DIRECTIONS: Filter the entries below down to the lines that hold "pour".

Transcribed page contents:

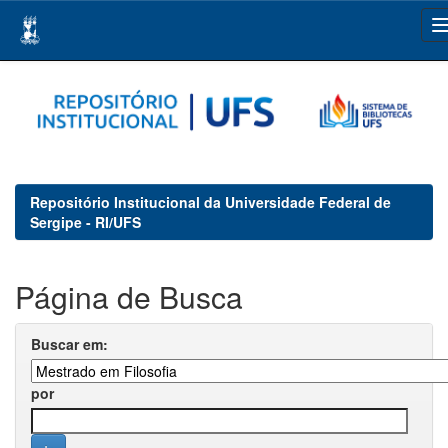
Skip
navigation
Repositório Institucional da Universidade Federal de
Sergipe - RI/UFS
Página de Busca
Buscar em:
por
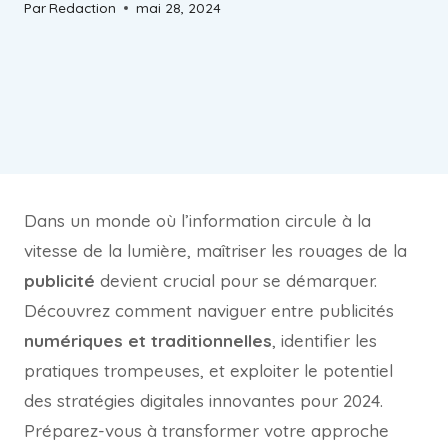
Par
Redaction
mai 28, 2024
Dans un monde où l’information circule à la
vitesse de la lumière, maîtriser les rouages de la
publicité
devient crucial pour se démarquer.
Découvrez comment naviguer entre publicités
numériques et traditionnelles
, identifier les
pratiques trompeuses, et exploiter le potentiel
des stratégies digitales innovantes pour 2024.
Préparez-vous à transformer votre approche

TASK SOLUTION:
devient crucial pour se démarquer.
des stratégies digitales innovantes pour 2024.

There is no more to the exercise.